William Addison Phillips

William Addison Phillips

We left Kansas only slightly bled. The proslavery mob at Leavenworth seized George Wetherell and supplied him generously with kicks and jumps on the back. Days later, they came back and destroyed the Territorial Register, the local free state paper. In both cases, the proslavery side had little in the way of forcible opposition and largely did its work in a straightforward, direct manner. Despite a close call at Lawrence, Kansas had yet to see anything like a pitched battle between bands of proslavery and free state Kansans. With a fairly miserable winter settling in, one might expect passions to cool and everyone to hole up until spring.

The free state movement had an election scheduled. On December 15, Kansas approved the constitution drafted at Topeka and the associated black law.

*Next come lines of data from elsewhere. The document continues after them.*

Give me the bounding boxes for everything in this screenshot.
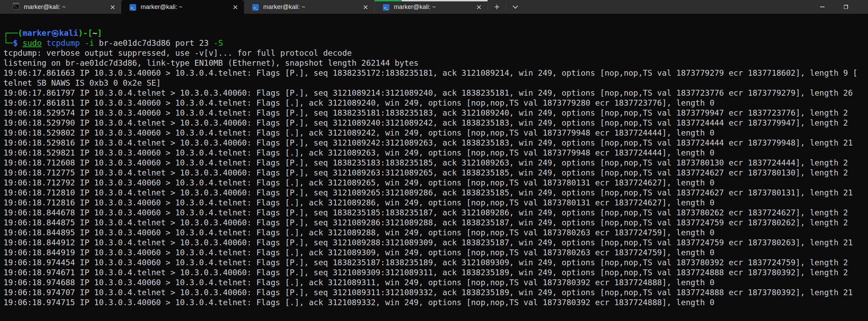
new-tab-button[interactable]: + <box>490 1 504 13</box>
terminal-output-line: telnet SB NAWS IS 0xb3 0 0x2e SE] <box>3 78 868 88</box>
chevron-down-icon <box>512 3 518 9</box>
tab-title: marker@kali: ~ <box>24 3 105 11</box>
terminal-output-line: 19:06:18.844912 IP 10.3.0.4.telnet > 10.… <box>3 238 868 248</box>
prompt-segment: br-ae01dc7d3d86 port 23 <box>94 39 213 47</box>
tab-bar: >_marker@kali: ~×>_marker@kali: ~×>_mark… <box>0 0 868 14</box>
prompt-segment: -i <box>84 39 94 47</box>
prompt-segment: ┌──( <box>3 29 22 38</box>
terminal-output-line: 19:06:18.844875 IP 10.3.0.4.telnet > 10.… <box>3 218 868 228</box>
tab-bar-divider <box>488 3 488 11</box>
terminal-output-line: 19:06:18.529816 IP 10.3.0.4.telnet > 10.… <box>3 138 868 148</box>
restore-icon <box>844 5 848 9</box>
prompt-segment: )-[ <box>78 29 93 38</box>
restore-button[interactable] <box>838 0 854 14</box>
tab-dropdown-button[interactable] <box>508 1 522 13</box>
terminal-viewport[interactable]: ┌──(marker㉿kali)-[~]└─$ sudo tcpdump -i … <box>0 14 868 321</box>
prompt-segment: $ <box>13 39 23 47</box>
powershell-icon: >_ <box>252 3 259 11</box>
terminal-output-line: 19:06:18.529802 IP 10.3.0.3.40060 > 10.3… <box>3 128 868 138</box>
terminal-output-line: 19:06:18.529821 IP 10.3.0.3.40060 > 10.3… <box>3 148 868 158</box>
tab-progress-strip <box>375 0 488 1</box>
close-window-button[interactable]: × <box>864 0 868 14</box>
prompt-segment <box>42 39 47 47</box>
terminal-output-line: listening on br-ae01dc7d3d86, link-type … <box>3 58 868 68</box>
shell-prompt-line-1: ┌──(marker㉿kali)-[~] <box>3 28 868 38</box>
terminal-output-line: 19:06:18.712816 IP 10.3.0.3.40060 > 10.3… <box>3 198 868 208</box>
prompt-segment: sudo <box>22 39 41 47</box>
linux-terminal-icon: >_ <box>13 3 19 11</box>
terminal-output-line: 19:06:18.529574 IP 10.3.0.3.40060 > 10.3… <box>3 108 868 118</box>
tab-3[interactable]: >_marker@kali: ~× <box>244 0 374 14</box>
prompt-segment: ~ <box>92 29 97 38</box>
tab-close-button[interactable]: × <box>474 2 484 12</box>
tab-strip: >_marker@kali: ~×>_marker@kali: ~×>_mark… <box>4 0 488 14</box>
terminal-output-line: tcpdump: verbose output suppressed, use … <box>3 48 868 58</box>
terminal-output-line: 19:06:18.712792 IP 10.3.0.3.40060 > 10.3… <box>3 178 868 188</box>
tab-close-button[interactable]: × <box>230 2 241 12</box>
terminal-output-line: 19:06:18.974715 IP 10.3.0.3.40060 > 10.3… <box>3 298 868 308</box>
prompt-segment: └─ <box>3 39 13 47</box>
tab-title: marker@kali: ~ <box>394 3 471 11</box>
tab-close-button[interactable]: × <box>360 2 371 12</box>
terminal-output-line: 19:06:18.712810 IP 10.3.0.4.telnet > 10.… <box>3 188 868 198</box>
terminal-output-line: 19:06:18.844895 IP 10.3.0.3.40060 > 10.3… <box>3 228 868 238</box>
powershell-icon: >_ <box>383 3 389 11</box>
tab-title: marker@kali: ~ <box>141 3 227 11</box>
terminal-output-line: 19:06:18.974707 IP 10.3.0.4.telnet > 10.… <box>3 288 868 298</box>
terminal-output-line: 19:06:17.861797 IP 10.3.0.4.telnet > 10.… <box>3 88 868 98</box>
prompt-segment <box>80 39 85 47</box>
tab-2-active[interactable]: >_marker@kali: ~× <box>121 0 244 14</box>
terminal-output-line: 19:06:18.844678 IP 10.3.0.3.40060 > 10.3… <box>3 208 868 218</box>
prompt-segment: marker㉿kali <box>22 29 78 38</box>
shell-command-line: └─$ sudo tcpdump -i br-ae01dc7d3d86 port… <box>3 38 868 48</box>
terminal-output-line: 19:06:18.974688 IP 10.3.0.3.40060 > 10.3… <box>3 278 868 288</box>
terminal-output-line: 19:06:17.861811 IP 10.3.0.3.40060 > 10.3… <box>3 98 868 108</box>
terminal-output-line: 19:06:17.861663 IP 10.3.0.3.40060 > 10.3… <box>3 68 868 78</box>
prompt-segment: ] <box>97 29 102 38</box>
terminal-output-line: 19:06:18.712608 IP 10.3.0.3.40060 > 10.3… <box>3 158 868 168</box>
tab-1[interactable]: >_marker@kali: ~× <box>4 0 121 14</box>
prompt-segment: -S <box>213 39 223 47</box>
terminal-output-line: 19:06:18.712775 IP 10.3.0.4.telnet > 10.… <box>3 168 868 178</box>
tab-close-button[interactable]: × <box>108 2 118 12</box>
terminal-output-line: 19:06:18.844919 IP 10.3.0.3.40060 > 10.3… <box>3 248 868 258</box>
minimize-icon <box>820 7 825 7</box>
prompt-segment: tcpdump <box>47 39 80 47</box>
terminal-output-line: 19:06:18.974671 IP 10.3.0.4.telnet > 10.… <box>3 268 868 278</box>
minimize-button[interactable] <box>814 0 830 14</box>
tab-title: marker@kali: ~ <box>263 3 358 11</box>
powershell-icon: >_ <box>130 3 136 11</box>
tab-bar-divider <box>506 3 506 11</box>
terminal-output-line: 19:06:18.974454 IP 10.3.0.3.40060 > 10.3… <box>3 258 868 268</box>
tab-4[interactable]: >_marker@kali: ~× <box>374 0 488 14</box>
terminal-output-line: 19:06:18.529790 IP 10.3.0.4.telnet > 10.… <box>3 118 868 128</box>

That meant that the territorial government now had offices in need of filling. The next round of elections took place a month later, on January 15, 1856. We have, Gentle Readers, made it out of 1855. For the most part, the proslavery men seem to have followed past precedent and simply ignored free state elections. They had no legal standing, so who cared? Those living in and around Leavenworth had a different precedent to follow, written in their footprints on George Wetherell and the river mud on Territorial Register’s type.

Mayor Slocum of Leavenworth knew all about that precedent. He sent to Fort Leavenworth for help suppressing the mob back in December, to no avail. Rather than hazard a repeat of that performance, he

ordered that no election be held in Leavenworth city; and, as it was well known that any number of ruffians could be got from the adjoining state to enforce that order, it was not attempted.

William Phillips, who faulted his free state comrades for insufficient martial valor back in December, appreciated their plight better the next month. It may have helped that they chose to have the election anyway. As they didn’t dare Leavenworth, they removed to Easton, “some twelve miles distant” to have their vote two days later.

Eastin did not make for an ideal polling place:

by this arrangement it would be needles sot add that comparatively few could go to the polls through a deep snow in such severe weather, well knowing, as they did, that the chances for a fight even there were pretty good. In fact, while Leavenworth could have polled upwards of five hundred free-state votes, little more than a hundred were polled at Easton.

Per Phillips, the free state party arranged things with enough subtlety that the proslavery men didn’t have a plan in place to disrupt the election. They had to improvise.